RECORDS SUPPLIED below:

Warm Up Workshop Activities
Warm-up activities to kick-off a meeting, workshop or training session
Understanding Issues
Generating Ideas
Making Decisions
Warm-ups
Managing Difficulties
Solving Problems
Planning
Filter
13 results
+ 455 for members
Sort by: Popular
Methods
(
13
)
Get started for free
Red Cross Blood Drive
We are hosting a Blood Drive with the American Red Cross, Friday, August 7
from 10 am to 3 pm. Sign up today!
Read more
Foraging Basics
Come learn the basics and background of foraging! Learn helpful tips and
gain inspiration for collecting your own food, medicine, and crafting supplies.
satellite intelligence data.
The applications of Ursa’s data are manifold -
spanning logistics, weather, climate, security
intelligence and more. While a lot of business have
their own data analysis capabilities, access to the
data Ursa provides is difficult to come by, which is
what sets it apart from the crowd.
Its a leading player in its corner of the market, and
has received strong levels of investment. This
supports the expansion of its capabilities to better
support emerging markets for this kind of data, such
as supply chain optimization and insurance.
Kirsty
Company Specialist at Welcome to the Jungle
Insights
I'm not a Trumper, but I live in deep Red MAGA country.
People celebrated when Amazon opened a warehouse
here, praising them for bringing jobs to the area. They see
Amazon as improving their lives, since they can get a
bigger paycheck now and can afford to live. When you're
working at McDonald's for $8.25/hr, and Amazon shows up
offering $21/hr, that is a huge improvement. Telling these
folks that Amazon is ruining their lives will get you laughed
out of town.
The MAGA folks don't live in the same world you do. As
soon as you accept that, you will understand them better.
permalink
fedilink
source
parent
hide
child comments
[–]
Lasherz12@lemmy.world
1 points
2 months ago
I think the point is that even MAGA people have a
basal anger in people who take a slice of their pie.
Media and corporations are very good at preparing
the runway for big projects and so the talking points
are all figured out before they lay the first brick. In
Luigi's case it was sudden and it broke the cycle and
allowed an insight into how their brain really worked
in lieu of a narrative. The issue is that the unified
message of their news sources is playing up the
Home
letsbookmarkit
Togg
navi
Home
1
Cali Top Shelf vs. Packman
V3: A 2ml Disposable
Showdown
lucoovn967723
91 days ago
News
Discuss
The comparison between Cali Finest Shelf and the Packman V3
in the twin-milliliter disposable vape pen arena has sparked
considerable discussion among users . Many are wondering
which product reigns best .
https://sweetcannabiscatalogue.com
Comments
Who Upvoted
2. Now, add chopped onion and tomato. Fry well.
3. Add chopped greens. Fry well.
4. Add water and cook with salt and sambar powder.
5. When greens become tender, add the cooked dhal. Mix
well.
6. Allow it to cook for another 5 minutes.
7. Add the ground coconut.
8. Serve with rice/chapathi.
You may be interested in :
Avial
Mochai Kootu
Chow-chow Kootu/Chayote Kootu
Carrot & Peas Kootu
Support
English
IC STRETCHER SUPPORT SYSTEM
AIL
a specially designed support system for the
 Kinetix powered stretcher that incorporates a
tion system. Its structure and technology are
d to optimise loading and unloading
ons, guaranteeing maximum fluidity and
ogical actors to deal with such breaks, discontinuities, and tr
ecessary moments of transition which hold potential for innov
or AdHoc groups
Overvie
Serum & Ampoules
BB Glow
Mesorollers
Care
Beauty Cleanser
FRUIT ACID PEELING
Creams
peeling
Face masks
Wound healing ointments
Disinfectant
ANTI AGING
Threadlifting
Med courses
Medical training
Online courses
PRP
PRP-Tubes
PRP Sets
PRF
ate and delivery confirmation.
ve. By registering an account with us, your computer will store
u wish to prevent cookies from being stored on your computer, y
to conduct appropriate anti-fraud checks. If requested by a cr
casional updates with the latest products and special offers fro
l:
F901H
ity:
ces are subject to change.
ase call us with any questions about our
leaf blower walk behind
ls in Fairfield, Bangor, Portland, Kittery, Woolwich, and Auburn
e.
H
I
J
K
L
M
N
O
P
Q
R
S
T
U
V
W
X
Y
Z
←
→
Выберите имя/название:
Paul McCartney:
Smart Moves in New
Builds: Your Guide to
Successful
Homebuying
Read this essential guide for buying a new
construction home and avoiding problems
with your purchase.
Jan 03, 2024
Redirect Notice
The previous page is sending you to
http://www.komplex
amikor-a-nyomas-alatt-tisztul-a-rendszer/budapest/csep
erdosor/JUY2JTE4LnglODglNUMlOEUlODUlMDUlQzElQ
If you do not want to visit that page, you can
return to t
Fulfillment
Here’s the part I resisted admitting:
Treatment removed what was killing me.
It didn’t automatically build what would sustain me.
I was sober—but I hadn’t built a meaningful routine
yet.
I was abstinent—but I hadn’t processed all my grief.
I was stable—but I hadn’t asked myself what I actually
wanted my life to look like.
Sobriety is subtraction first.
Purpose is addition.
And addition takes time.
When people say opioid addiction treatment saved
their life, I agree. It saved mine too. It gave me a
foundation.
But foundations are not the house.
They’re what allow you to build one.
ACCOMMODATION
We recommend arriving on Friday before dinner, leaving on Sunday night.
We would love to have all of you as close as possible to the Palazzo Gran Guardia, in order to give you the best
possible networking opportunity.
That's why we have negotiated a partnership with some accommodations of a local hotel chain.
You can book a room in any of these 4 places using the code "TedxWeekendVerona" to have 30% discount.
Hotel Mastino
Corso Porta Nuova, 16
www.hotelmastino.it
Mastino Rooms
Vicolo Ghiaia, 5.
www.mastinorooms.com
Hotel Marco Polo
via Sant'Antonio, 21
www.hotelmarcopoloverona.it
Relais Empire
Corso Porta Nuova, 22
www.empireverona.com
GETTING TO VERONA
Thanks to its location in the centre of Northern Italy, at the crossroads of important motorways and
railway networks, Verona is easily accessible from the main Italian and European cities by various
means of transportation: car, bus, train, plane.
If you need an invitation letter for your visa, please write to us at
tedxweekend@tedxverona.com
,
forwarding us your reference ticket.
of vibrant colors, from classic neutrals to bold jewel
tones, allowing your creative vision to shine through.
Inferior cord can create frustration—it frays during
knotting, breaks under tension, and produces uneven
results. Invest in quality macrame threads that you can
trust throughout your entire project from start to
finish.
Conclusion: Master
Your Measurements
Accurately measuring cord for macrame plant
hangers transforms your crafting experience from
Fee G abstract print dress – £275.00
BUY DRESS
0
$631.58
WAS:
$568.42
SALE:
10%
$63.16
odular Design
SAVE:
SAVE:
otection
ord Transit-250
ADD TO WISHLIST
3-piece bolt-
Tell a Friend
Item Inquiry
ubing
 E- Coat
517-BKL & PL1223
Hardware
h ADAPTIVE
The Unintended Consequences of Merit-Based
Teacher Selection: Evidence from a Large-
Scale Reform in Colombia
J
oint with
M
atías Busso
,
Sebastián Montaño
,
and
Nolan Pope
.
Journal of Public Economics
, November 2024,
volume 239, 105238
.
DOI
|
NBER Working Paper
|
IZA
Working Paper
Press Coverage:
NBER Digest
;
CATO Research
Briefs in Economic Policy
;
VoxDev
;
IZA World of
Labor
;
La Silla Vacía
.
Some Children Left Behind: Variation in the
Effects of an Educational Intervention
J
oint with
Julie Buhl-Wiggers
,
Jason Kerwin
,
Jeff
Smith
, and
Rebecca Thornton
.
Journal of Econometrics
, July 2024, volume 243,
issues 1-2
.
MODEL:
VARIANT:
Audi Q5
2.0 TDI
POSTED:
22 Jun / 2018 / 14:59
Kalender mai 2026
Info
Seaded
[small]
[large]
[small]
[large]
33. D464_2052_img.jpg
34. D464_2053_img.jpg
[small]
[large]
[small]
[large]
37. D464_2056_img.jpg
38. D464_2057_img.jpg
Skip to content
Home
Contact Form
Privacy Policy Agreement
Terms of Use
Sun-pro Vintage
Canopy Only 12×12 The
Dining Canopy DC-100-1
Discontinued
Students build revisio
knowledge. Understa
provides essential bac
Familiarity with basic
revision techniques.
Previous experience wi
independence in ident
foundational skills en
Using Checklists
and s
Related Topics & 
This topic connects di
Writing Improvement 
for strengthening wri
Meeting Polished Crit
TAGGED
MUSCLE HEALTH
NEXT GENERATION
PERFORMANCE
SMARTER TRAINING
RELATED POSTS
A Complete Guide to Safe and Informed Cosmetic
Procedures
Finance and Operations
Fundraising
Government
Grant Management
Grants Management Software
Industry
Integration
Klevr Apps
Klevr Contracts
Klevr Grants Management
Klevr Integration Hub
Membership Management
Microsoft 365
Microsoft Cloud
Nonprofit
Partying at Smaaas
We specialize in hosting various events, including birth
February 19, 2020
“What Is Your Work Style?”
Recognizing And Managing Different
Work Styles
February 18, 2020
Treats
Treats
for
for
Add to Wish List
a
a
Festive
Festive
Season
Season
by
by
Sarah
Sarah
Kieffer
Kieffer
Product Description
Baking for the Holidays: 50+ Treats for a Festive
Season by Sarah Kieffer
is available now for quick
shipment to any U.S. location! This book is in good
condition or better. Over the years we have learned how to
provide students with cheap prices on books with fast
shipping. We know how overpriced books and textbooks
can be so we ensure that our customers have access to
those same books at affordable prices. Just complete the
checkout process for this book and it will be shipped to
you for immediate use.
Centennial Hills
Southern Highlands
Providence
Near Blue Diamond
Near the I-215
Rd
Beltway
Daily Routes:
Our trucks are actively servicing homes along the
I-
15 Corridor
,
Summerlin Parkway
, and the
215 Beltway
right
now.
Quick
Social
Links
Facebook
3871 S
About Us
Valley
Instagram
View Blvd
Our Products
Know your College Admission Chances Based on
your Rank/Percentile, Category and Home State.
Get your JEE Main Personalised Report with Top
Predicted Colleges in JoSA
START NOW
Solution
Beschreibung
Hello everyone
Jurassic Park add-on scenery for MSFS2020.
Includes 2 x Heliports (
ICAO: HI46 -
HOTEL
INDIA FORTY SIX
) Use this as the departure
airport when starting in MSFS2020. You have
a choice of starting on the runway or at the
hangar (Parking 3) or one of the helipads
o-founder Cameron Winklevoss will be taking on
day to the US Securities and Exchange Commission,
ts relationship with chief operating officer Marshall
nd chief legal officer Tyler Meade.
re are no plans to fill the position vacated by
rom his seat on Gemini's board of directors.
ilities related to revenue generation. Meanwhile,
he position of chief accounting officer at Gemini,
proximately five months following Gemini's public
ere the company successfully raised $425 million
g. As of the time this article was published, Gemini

End of RECORDS SUPPLIED.

*WHAT YOU ARE ASKED TO DO*:
Could you report how many lines of the entries include the word "saved"? Only the number is needed.

*SOLUTION*:
2